> [ASSIGNMENT]: In the data below, find each line containing the string "accurate" and return it.

Dataset entries

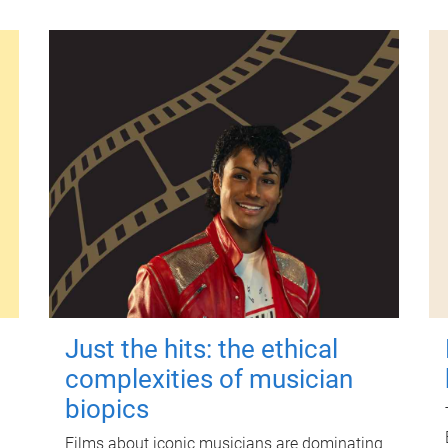
Just the hits: the ethical
complexities of musician
biopics
Films about iconic musicians are dominating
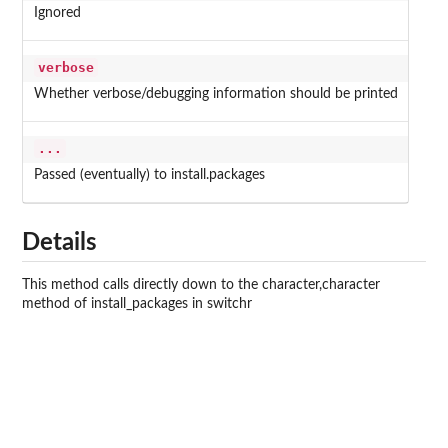
Ignored
verbose
Whether verbose/debugging information should be printed
...
Passed (eventually) to install.packages
Details
This method calls directly down to the character,character
method of install_packages in switchr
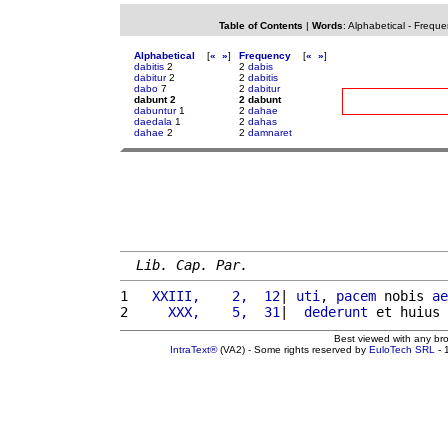
Table of Contents
|
Words
:
Alphabetical
-
Freque
Alphabetical
[
«
»
]
Frequency
[
«
»
]
dabitis
2
2
dabis
dabitur
2
2
dabitis
dabo
7
2
dabitur
dabunt 2
2 dabunt
dabuntur
1
2
dahae
daedala
1
2
dahas
dahae
2
2
damnaret
Lib. Cap. Par.
1 
  XXIII,    2,  12
| 
uti
, 
pacem
 nobis 
ae
2 
    XXX,    5,  31
|  
dederunt
 et huius 
Best viewed with any br
IntraText®
(VA2) - Some rights reserved by
EuloTech SRL
- 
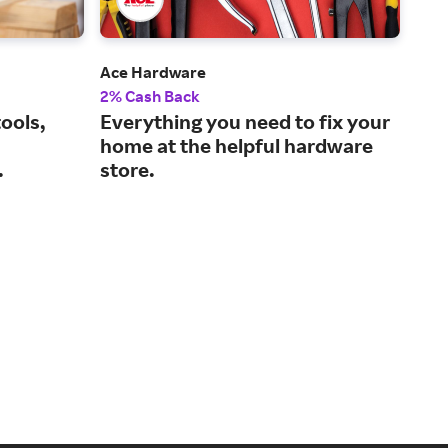
Ace Hardware
Tra
2% Cash Back
1% 
ools,
Everything you need to fix your
The
home at the helpful hardware
lif
.
store.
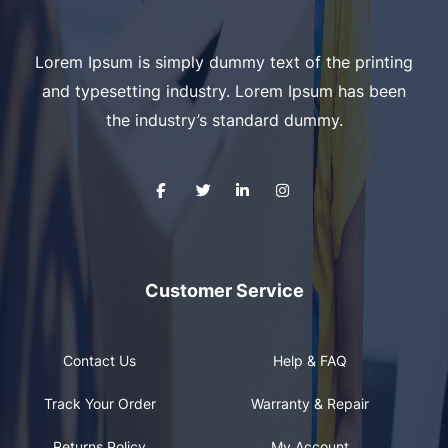
Lorem Ipsum is simply dummy text of the printing
and typesetting industry. Lorem Ipsum has been
the industry’s standard dummy.
Customer Service
Contact Us
Help & FAQ
Track Your Order
Warranty & Repair
Returns Policy
My Account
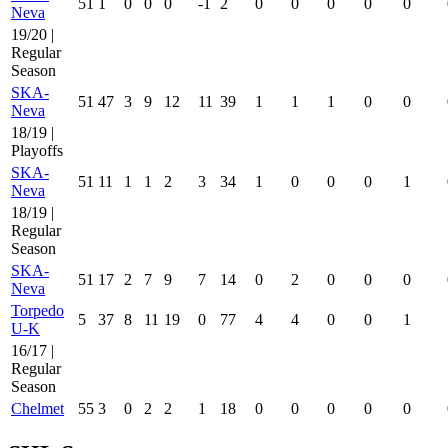
51
1
0
0
0
-1
2
0
0
0
0
0
Neva
19/20 |
Regular
Season
SKA-
51
47
3
9
12
11
39
1
1
1
0
0
Neva
18/19 |
Playoffs
SKA-
51
11
1
1
2
3
34
1
0
0
0
1
Neva
18/19 |
Regular
Season
SKA-
51
17
2
7
9
7
14
0
2
0
0
0
Neva
Torpedo
5
37
8
11
19
0
77
4
4
0
0
1
U-K
16/17 |
Regular
Season
Chelmet
55
3
0
2
2
1
18
0
0
0
0
0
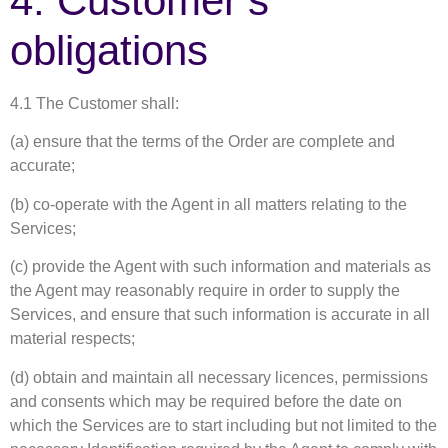
4. Customer’s
obligations
4.1 The Customer shall:
(a) ensure that the terms of the Order are complete and
accurate;
(b) co-operate with the Agent in all matters relating to the
Services;
(c) provide the Agent with such information and materials as
the Agent may reasonably require in order to supply the
Services, and ensure that such information is accurate in all
material respects;
(d) obtain and maintain all necessary licences, permissions
and consents which may be required before the date on
which the Services are to start including but not limited to the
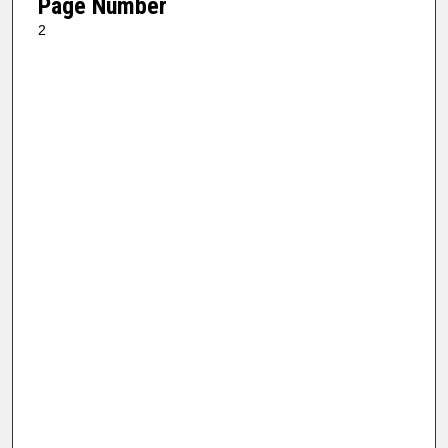
Page Number
2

> [PROBLEM SOLUTION]:
accurate;
Services, and ensure that such information is accurate in all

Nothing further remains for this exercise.